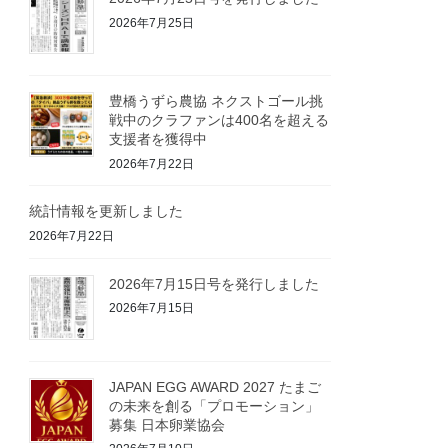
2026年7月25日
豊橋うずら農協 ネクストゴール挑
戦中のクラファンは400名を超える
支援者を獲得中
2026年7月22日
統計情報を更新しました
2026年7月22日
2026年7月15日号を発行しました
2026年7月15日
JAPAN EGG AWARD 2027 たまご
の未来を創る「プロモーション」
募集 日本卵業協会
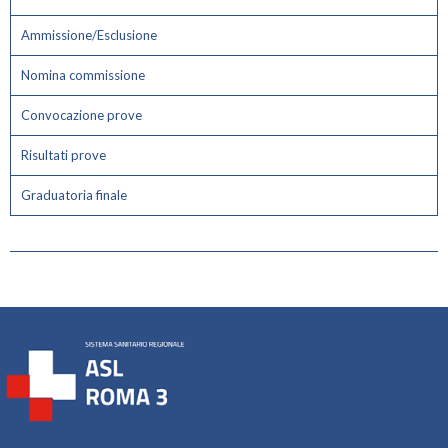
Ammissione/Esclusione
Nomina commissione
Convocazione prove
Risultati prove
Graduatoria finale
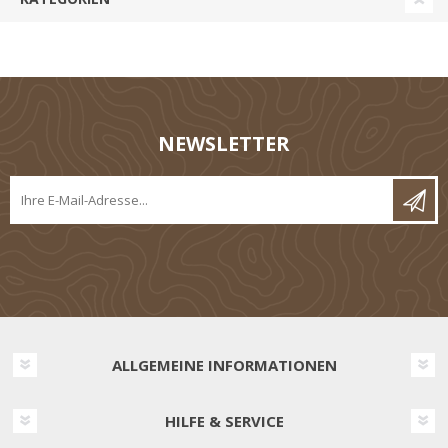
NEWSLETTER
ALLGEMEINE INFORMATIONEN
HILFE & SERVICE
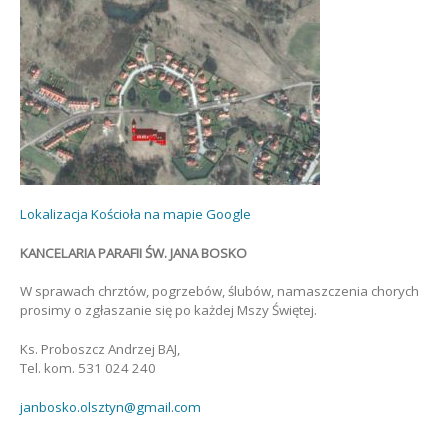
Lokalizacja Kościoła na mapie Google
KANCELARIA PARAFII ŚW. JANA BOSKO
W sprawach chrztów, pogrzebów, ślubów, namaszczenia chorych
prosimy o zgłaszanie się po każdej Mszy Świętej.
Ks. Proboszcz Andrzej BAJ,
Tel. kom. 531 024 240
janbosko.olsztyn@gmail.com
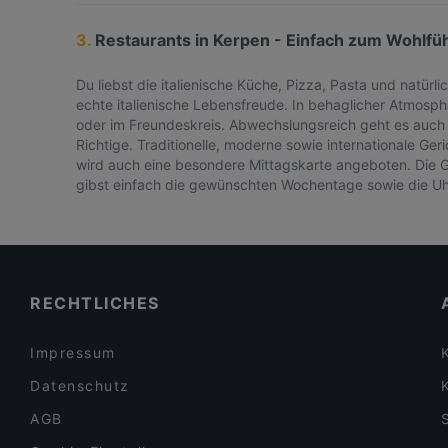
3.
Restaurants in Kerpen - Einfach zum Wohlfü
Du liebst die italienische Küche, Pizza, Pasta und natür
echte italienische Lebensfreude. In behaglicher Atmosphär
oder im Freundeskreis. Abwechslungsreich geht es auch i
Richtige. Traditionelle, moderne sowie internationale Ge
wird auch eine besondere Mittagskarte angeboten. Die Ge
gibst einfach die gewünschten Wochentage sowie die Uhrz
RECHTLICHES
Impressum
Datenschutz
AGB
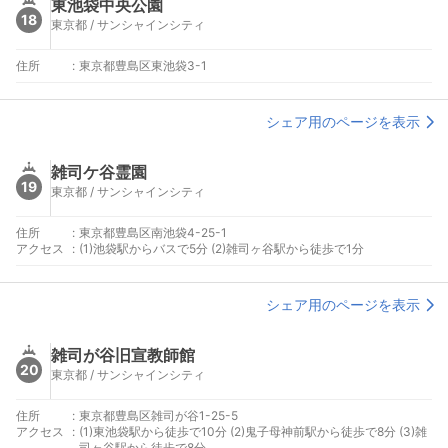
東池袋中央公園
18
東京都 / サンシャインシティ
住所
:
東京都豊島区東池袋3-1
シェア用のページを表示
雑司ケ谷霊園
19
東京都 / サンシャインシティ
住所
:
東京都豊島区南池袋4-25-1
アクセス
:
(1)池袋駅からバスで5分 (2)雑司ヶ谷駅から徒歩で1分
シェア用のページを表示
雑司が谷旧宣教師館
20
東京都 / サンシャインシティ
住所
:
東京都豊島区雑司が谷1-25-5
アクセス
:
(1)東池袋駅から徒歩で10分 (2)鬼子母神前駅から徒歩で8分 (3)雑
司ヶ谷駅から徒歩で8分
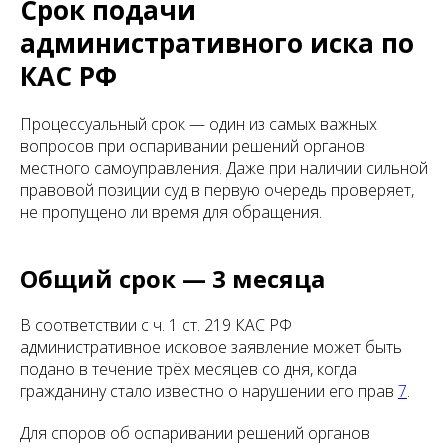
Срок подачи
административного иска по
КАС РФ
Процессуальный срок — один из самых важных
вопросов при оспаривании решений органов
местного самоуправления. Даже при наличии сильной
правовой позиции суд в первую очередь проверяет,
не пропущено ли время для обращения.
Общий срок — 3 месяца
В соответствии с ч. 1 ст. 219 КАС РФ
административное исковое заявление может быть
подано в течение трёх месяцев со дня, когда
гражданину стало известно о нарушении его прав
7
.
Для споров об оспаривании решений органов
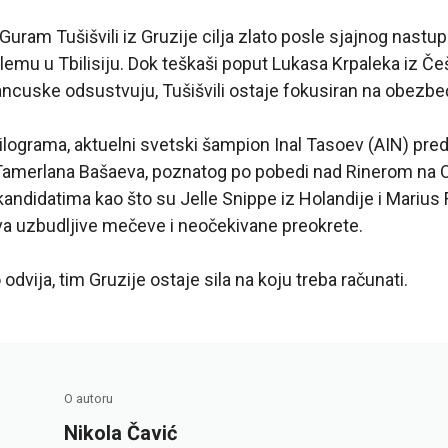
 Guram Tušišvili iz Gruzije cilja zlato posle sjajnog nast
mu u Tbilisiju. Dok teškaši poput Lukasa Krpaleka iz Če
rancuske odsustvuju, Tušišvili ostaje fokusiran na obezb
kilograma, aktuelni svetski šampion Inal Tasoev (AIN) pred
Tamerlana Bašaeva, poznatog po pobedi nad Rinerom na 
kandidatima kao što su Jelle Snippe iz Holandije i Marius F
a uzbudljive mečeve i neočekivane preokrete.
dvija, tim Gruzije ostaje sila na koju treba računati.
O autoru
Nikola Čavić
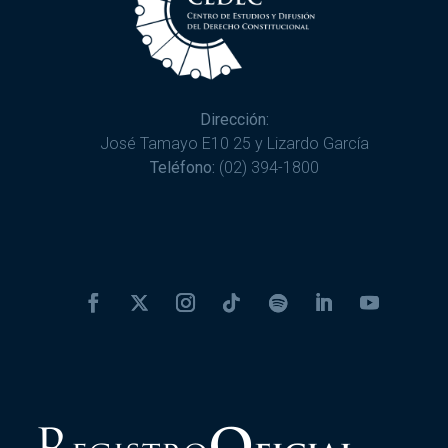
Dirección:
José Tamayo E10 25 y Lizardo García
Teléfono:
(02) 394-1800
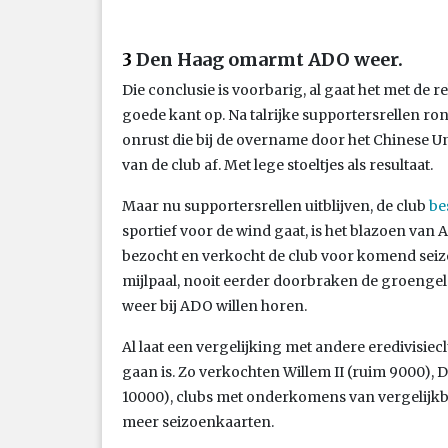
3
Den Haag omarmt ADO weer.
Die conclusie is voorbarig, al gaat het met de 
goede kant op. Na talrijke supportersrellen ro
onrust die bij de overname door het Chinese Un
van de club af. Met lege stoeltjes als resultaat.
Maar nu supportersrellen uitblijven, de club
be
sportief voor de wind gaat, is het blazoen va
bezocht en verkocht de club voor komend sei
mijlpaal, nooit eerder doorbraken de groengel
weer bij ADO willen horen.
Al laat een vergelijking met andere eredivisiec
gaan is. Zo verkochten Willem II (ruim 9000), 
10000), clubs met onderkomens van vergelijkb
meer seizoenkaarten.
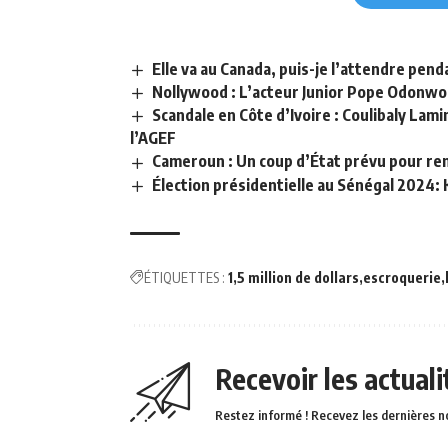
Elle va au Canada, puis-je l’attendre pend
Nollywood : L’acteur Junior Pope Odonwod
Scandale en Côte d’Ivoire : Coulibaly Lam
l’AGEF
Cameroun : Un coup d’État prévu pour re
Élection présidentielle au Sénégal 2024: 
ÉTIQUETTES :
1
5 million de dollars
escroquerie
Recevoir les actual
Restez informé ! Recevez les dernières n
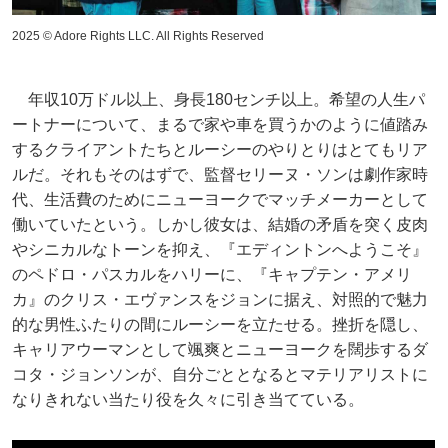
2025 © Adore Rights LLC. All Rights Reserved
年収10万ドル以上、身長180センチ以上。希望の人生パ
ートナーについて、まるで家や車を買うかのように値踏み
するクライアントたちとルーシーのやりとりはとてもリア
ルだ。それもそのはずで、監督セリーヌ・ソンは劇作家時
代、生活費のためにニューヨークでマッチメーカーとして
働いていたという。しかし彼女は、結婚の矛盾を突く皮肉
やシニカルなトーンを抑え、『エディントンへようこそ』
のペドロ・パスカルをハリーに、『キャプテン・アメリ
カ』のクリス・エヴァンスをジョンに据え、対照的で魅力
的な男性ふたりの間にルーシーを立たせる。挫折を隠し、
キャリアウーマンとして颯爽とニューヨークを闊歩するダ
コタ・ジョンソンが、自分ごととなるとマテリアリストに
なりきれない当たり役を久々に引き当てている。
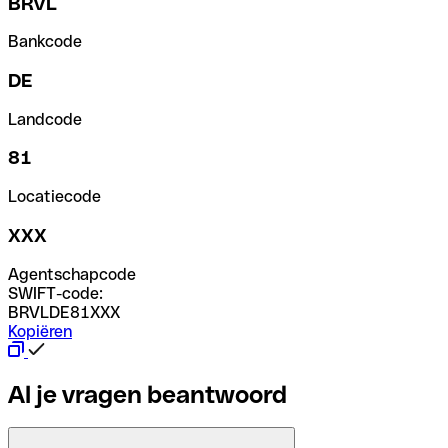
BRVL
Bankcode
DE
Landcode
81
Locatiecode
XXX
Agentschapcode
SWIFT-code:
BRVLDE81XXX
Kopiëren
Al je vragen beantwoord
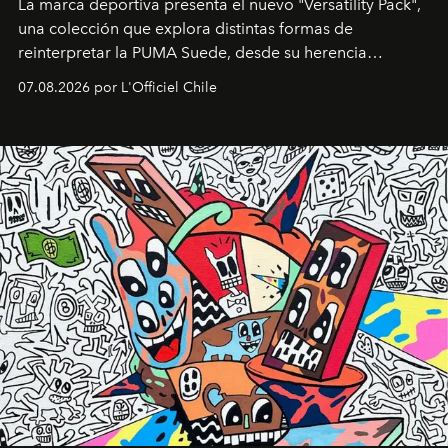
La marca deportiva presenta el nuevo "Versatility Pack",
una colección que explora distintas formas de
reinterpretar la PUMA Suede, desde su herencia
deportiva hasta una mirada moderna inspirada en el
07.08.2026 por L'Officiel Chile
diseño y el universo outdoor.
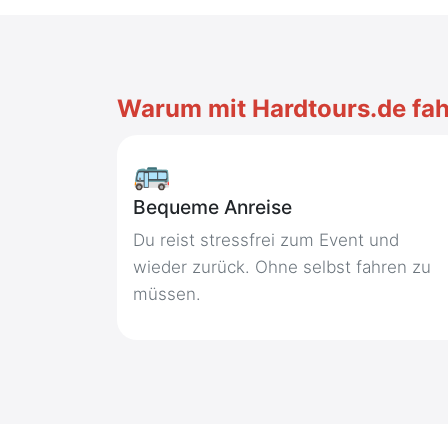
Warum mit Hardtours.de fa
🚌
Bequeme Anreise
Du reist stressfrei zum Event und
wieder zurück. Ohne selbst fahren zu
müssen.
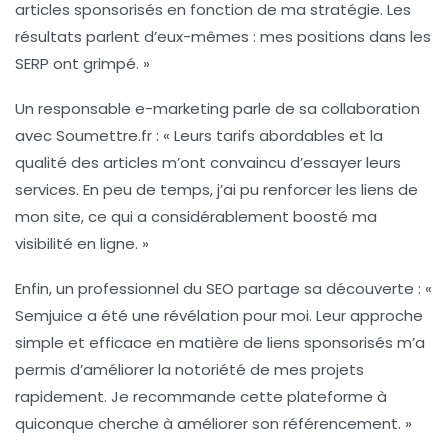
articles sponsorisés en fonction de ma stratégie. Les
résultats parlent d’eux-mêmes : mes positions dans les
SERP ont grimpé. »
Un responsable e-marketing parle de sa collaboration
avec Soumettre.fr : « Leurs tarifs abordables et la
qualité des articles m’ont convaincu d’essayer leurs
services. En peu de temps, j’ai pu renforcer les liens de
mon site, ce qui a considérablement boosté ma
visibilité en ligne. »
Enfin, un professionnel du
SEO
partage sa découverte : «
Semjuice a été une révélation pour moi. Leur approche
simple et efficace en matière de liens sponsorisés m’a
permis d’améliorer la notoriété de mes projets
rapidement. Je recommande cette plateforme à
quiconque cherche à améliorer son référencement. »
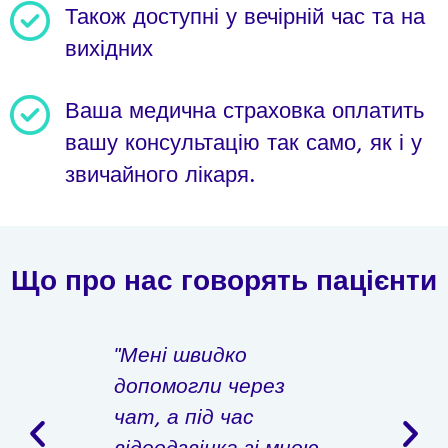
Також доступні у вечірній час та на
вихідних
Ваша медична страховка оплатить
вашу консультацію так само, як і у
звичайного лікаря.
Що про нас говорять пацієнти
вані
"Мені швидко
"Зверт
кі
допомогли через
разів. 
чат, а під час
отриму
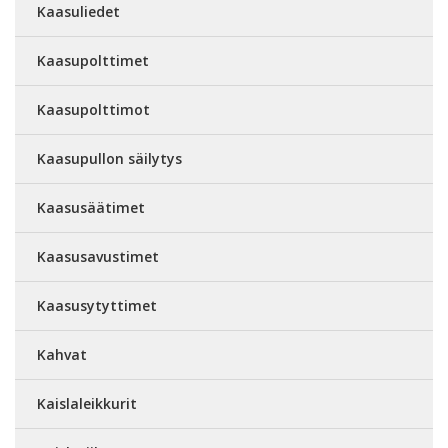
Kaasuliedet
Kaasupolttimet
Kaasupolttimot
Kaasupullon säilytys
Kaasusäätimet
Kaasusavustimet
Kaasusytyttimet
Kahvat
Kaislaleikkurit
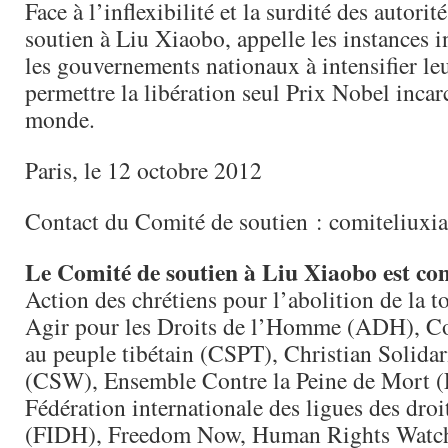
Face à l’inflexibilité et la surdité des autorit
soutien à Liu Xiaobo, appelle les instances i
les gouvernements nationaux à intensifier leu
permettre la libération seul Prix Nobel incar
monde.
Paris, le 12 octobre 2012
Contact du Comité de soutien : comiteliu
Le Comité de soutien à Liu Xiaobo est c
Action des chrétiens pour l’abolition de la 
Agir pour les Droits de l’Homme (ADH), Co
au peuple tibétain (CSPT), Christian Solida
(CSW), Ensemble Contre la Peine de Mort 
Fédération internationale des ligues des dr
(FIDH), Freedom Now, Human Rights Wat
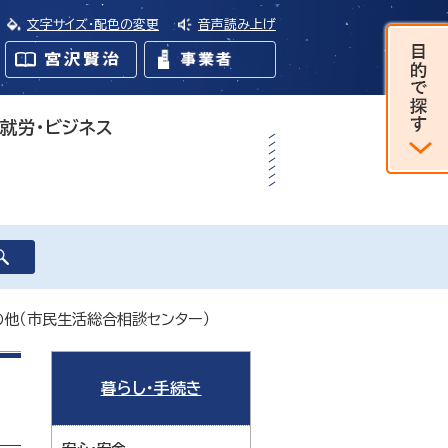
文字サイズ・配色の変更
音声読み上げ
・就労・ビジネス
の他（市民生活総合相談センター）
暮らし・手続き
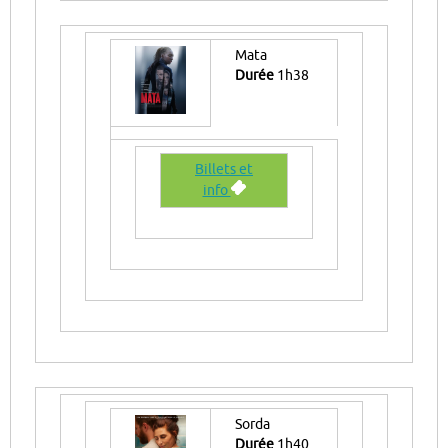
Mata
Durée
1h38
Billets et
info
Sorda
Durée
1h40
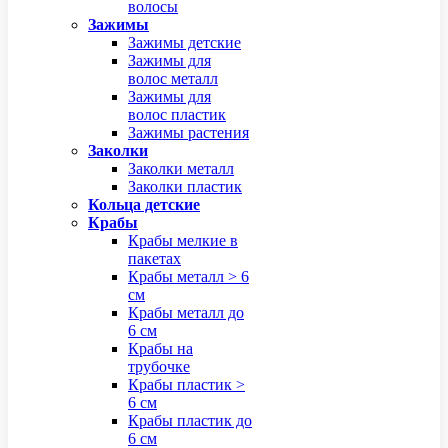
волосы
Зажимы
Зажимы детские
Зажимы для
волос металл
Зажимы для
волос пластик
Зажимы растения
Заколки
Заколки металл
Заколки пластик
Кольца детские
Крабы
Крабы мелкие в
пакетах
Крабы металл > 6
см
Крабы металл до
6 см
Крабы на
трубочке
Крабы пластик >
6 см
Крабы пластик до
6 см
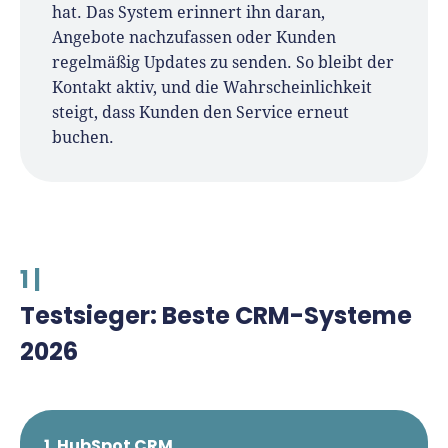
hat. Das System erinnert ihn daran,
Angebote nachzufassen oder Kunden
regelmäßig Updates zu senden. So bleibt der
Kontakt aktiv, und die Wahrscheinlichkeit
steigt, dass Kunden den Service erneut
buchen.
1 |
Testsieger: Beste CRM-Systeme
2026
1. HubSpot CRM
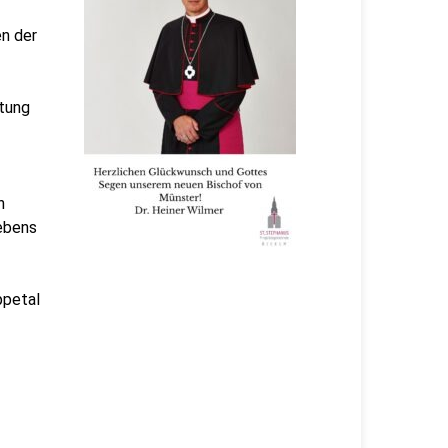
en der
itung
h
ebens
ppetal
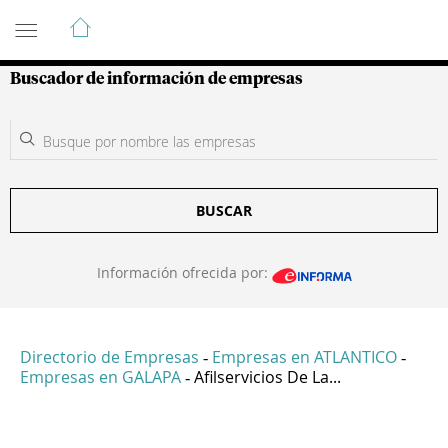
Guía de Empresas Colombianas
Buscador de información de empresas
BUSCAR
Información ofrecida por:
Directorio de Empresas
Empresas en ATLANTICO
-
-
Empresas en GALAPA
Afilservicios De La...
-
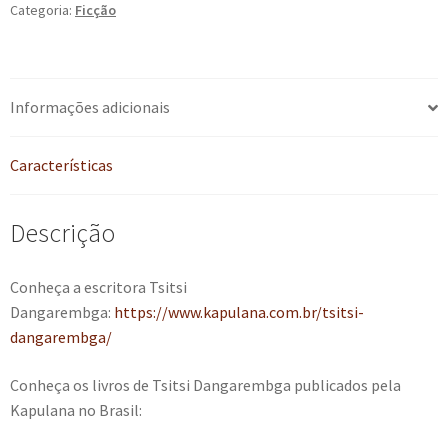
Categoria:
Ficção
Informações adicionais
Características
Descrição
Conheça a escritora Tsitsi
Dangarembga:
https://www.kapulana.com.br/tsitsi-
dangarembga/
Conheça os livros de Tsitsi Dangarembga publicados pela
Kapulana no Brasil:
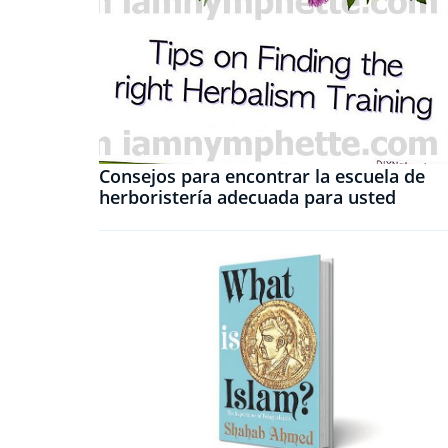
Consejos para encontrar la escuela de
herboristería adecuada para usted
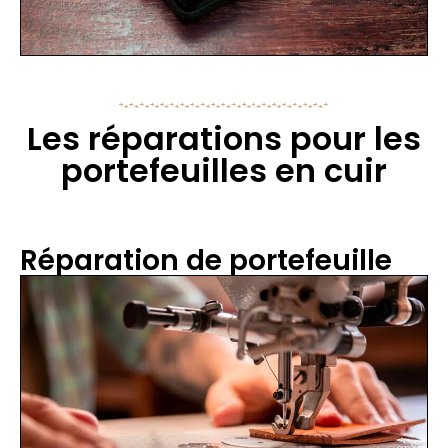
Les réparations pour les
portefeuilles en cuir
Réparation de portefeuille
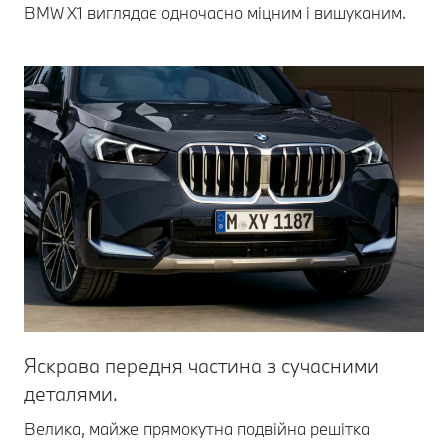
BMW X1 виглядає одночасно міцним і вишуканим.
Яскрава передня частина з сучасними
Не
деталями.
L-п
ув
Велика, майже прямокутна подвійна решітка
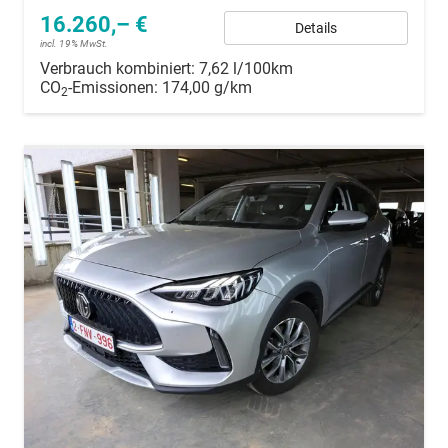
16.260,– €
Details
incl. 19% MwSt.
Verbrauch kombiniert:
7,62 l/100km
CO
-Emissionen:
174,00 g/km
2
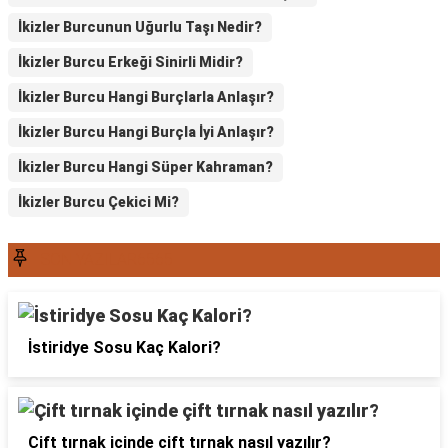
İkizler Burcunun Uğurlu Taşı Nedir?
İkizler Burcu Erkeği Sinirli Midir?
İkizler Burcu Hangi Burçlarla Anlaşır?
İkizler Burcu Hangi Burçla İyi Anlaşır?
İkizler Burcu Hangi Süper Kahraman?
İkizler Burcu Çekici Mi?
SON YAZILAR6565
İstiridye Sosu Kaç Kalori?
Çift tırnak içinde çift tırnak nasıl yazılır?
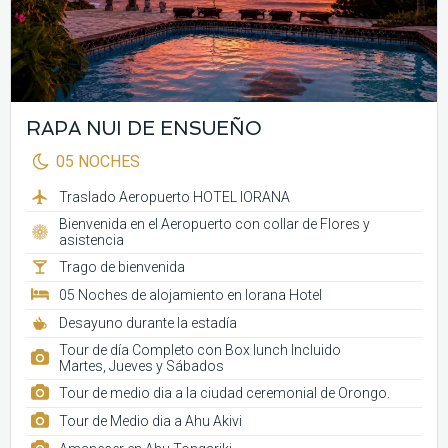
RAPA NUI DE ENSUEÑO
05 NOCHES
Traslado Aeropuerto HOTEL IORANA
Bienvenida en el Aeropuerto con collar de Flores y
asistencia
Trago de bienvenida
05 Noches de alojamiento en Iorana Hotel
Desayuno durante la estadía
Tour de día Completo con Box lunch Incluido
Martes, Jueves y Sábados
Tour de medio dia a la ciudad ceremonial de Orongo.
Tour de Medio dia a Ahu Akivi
━━━━━━━━━━━━━━━━━━━━━━━━━━━━━━
| Prompt |
Exactly reproduce the run of lines from the start of the listing through the line with "rancuske odsustvuju, Tušišvili", inclusive; pictures are not copied.

| Solution |
2026年7月25日
豊橋うずら農協 ネクストゴール挑
戦中のクラファンは400名を超える
支援者を獲得中
2026年7月22日
統計情報を更新しました
2026年7月22日
2026年7月15日号を発行しました
2026年7月15日
JAPAN EGG AWARD 2027 たまご
の未来を創る「プロモーション」
募集 日本卵業協会
Ammissione/Esclusione
Nomina commissione
Convocazione prove
Risultati prove
Graduatoria finale
NEWSLETTER
ALLGEMEINE INFORMATIONEN
HILFE & SERVICE
Lokalizacja Kościoła na mapie Google
KANCELARIA PARAFII ŚW. JANA BOSKO
W sprawach chrztów, pogrzebów, ślubów, namaszczenia chorych
prosimy o zgłaszanie się po każdej Mszy Świętej.
Ks. Proboszcz Andrzej BAJ,
Tel. kom. 531 024 240
janbosko.olsztyn@gmail.com
3.
Restaurants in Kerpen - Einfach zum Wohlfü
Du liebst die italienische Küche, Pizza, Pasta und natür
echte italienische Lebensfreude. In behaglicher Atmosphär
oder im Freundeskreis. Abwechslungsreich geht es auch i
Richtige. Traditionelle, moderne sowie internationale Ge
wird auch eine besondere Mittagskarte angeboten. Die Ge
gibst einfach die gewünschten Wochentage sowie die Uhrz
RECHTLICHES
Impressum
Datenschutz
AGB
東池袋中央公園
18
東京都 / サンシャインシティ
住所
:
東京都豊島区東池袋3-1
シェア用のページを表示
雑司ケ谷霊園
19
東京都 / サンシャインシティ
住所
:
東京都豊島区南池袋4-25-1
アクセス
:
(1)池袋駅からバスで5分 (2)雑司ヶ谷駅から徒歩で1分
シェア用のページを表示
雑司が谷旧宣教師館
20
東京都 / サンシャインシティ
住所
:
東京都豊島区雑司が谷1-25-5
アクセス
:
(1)東池袋駅から徒歩で10分 (2)鬼子母神前駅から徒歩で8分 (3)雑
司ヶ谷駅から徒歩で8分
Срок подачи
административного иска по
КАС РФ
Процессуальный срок — один из самых важных
вопросов при оспаривании решений органов
местного самоуправления. Даже при наличии сильной
правовой позиции суд в первую очередь проверяет,
не пропущено ли время для обращения.
Общий срок — 3 месяца
В соответствии с ч. 1 ст. 219 КАС РФ
административное исковое заявление может быть
подано в течение трёх месяцев со дня, когда
гражданину стало известно о нарушении его прав
7
.
Для споров об оспаривании решений органов
 Guram Tušišvili iz Gruzije cilja zlato posle sjajnog nast
mu u Tbilisiju. Dok teškaši poput Lukasa Krpaleka iz Če
rancuske odsustvuju, Tušišvili ostaje fokusiran na obezb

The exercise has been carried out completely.